Britta Kuhn
In Deutschland reden alle über Einwanderung. Aber welche ökonomischen Folgen hat Migration für die Herkunftsländer? Diese Frage beantworte ich in der März-Ausgabe der Zeitschrift WISU.[1]
Schwerpunkte von „Migration Economics“
Ökonomen haben bisher vor allem untersucht, wie mobile Menschen die Arbeitsmärkte der Einwanderungsländer verändern. Empirische Studien existieren insbesondere für die USA. Dies könnte daran liegen, dass die meisten Volkswirte, die auf Englisch publizieren, an US-Fakultäten forschen. Daneben spielen theoretische Wirkungsanalysen zu den Ziel- und Herkunftsländern eine große Rolle. Sie ergänzen die klassische Außenhandelstheorie. Beide Aspekte werde ich demnächst ausführlich in der Zeitschrift WiSt (Wirtschaftswissenschaftliches Studium) erörtern.[2] Die ökonomische Literatur zu den Auswanderungseffekten konzentriert sich dagegen hauptsächlich auf hochqualifizierte Migranten und Rücküberweisungen, mit denen Emigranten ihre heimischen Familien und Freunde unterstützen. Am Rande spielen institutionelle Verbesserungen eine Rolle.
Auswanderung I: Braindrain oder Braingain am Arbeitsmarkt?
Nur eine Minderheit der Entwicklungsländer scheint von der Emigration Hochqualifizierter zu profitieren.

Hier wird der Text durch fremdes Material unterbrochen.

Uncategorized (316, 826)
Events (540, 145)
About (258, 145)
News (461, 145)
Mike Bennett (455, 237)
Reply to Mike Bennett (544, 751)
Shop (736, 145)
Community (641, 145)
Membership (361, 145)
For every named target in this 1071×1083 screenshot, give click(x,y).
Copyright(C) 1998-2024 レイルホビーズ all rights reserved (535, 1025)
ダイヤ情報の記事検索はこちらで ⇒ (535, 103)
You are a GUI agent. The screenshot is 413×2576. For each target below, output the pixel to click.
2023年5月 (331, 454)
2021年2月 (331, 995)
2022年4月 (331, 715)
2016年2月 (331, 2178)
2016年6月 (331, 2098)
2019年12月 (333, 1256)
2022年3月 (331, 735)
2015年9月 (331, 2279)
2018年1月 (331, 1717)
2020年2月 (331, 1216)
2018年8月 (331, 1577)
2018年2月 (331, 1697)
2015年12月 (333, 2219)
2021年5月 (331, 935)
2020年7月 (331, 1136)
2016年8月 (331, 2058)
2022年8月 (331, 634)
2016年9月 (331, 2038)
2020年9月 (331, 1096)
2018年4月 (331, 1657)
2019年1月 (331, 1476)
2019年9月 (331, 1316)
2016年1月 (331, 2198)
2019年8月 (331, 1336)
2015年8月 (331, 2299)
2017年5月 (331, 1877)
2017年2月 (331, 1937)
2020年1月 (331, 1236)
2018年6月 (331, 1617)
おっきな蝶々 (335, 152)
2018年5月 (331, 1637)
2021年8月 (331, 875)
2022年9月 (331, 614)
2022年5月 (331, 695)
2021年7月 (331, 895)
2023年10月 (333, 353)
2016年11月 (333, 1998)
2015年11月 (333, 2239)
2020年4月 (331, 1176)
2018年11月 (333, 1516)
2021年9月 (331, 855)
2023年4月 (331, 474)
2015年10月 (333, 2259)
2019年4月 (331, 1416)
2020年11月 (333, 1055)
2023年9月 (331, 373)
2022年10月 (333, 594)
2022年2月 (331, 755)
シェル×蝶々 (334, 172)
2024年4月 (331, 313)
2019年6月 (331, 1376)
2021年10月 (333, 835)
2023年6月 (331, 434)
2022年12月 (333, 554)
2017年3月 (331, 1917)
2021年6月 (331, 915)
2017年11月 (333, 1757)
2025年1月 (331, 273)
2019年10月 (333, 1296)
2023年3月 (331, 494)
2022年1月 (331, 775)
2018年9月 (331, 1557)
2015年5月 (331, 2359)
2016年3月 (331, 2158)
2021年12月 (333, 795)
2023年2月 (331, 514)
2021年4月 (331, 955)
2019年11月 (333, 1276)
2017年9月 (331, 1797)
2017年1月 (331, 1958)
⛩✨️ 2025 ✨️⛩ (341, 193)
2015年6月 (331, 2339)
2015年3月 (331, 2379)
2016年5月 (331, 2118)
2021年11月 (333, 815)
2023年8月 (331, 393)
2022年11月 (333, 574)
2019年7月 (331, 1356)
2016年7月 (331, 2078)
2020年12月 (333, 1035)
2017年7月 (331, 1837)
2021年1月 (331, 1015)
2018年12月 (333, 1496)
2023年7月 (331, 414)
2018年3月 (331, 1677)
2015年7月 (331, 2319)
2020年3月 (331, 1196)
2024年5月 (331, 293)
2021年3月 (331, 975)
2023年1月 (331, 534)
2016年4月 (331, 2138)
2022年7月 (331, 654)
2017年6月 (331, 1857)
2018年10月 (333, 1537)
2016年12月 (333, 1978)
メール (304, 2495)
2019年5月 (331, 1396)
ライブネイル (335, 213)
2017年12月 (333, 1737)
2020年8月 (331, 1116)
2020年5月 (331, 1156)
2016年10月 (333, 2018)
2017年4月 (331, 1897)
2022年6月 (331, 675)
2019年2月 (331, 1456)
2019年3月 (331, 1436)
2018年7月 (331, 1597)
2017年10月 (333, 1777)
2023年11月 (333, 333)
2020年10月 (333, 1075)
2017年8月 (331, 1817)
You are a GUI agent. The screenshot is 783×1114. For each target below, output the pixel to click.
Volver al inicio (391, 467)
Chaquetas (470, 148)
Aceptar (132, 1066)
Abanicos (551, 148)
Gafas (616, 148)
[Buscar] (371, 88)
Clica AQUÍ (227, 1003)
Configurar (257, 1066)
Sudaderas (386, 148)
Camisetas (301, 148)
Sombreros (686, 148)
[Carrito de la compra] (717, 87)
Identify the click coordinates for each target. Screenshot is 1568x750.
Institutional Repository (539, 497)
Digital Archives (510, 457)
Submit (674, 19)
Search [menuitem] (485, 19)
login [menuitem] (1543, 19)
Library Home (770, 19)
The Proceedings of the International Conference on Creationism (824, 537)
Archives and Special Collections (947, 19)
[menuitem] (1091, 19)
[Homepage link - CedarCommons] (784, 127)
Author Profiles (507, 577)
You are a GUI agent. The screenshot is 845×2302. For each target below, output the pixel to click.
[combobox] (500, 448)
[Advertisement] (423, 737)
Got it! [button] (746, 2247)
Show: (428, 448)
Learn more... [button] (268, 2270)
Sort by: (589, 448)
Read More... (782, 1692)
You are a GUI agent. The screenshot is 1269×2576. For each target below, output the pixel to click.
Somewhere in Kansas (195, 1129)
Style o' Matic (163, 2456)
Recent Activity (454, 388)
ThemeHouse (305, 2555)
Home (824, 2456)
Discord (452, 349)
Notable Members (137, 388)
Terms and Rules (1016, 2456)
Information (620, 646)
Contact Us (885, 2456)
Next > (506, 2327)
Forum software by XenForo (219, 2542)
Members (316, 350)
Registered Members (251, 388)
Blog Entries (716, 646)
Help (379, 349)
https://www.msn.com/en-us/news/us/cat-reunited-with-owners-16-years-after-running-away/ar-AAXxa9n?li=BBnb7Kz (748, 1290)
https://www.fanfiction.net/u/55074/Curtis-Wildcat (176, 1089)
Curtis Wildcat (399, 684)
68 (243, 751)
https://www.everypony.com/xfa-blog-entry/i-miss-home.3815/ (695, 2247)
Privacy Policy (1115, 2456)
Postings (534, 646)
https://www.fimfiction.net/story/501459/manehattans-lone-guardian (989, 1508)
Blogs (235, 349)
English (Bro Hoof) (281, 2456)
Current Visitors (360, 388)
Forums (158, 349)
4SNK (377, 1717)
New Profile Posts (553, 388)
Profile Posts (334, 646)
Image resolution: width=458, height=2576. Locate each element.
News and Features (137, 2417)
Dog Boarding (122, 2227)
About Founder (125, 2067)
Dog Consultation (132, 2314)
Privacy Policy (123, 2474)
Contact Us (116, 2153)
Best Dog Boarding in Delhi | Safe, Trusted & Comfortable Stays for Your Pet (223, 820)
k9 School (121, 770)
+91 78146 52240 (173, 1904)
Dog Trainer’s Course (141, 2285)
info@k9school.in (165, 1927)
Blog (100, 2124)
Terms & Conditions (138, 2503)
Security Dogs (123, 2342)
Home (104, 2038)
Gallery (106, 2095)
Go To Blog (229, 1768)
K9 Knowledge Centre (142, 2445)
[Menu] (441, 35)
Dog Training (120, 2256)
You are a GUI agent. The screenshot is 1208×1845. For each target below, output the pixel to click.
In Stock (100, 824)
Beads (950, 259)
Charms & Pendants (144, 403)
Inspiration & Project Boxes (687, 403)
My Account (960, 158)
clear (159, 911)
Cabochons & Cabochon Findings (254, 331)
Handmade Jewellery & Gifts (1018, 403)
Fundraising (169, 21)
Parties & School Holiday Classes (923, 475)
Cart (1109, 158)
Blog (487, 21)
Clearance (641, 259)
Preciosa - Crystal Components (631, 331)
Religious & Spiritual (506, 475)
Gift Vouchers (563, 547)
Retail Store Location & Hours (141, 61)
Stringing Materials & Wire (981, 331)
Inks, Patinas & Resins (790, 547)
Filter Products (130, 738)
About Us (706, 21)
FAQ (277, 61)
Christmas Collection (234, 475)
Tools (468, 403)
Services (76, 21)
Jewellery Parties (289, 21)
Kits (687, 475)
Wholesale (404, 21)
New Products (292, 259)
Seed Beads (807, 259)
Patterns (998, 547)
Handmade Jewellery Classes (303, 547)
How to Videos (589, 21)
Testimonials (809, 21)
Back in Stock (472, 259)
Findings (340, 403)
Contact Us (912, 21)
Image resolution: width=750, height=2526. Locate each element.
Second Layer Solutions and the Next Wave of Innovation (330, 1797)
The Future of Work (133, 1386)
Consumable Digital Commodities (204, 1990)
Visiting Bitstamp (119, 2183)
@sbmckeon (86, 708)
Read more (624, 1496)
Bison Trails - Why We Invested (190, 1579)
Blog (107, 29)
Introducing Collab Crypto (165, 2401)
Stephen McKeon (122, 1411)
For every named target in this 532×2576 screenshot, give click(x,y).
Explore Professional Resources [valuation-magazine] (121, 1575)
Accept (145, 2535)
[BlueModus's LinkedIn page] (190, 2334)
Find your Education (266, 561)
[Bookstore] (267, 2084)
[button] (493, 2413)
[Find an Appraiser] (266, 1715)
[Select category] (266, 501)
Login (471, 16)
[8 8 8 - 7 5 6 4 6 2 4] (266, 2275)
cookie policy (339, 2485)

Der Braindrain ist aber niedriger als früher angenommen. Denn einige Auswanderer kehren zurück oder begünstigen durch Direktinvestitionen bzw. intensiveren bilateralen Handel die Entwicklung ihres Herkunftslandes – Ökonomen sprechen von positiven Netzwerkexternalitäten. Daneben motiviert die Auswanderungsperspektive viele Menschen in armen Ländern dazu, verstärkt in ihr Humankapital zu investieren. Dennoch zeigen Beispiele wie der Exodus hochqualifizierter junger Arbeitskräfte aus Mittel-, Ost- und Südosteuropa: Kurzfristig leiden die Herkunftsländer stark.
Auswanderung II: Wirtschaftswachstum durch Rücküberweisungen?
Rücküberweisungen spielen eine umso größere Rolle, je ärmer und fragiler ein Land ist. Sie wuchsen stärker als die offizielle Entwicklungshilfe oder Direktinvestitionen. In Mittel-, Ost- und Südosteuropa linderten sie Wachstumseinbußen der Auswanderung. Ansonsten nützten sie eher den unmittelbaren Empfängern als der Gesamtwirtschaft.
Auswanderung III: Bessere Institutionen und weltweite Armutsbekämpfung?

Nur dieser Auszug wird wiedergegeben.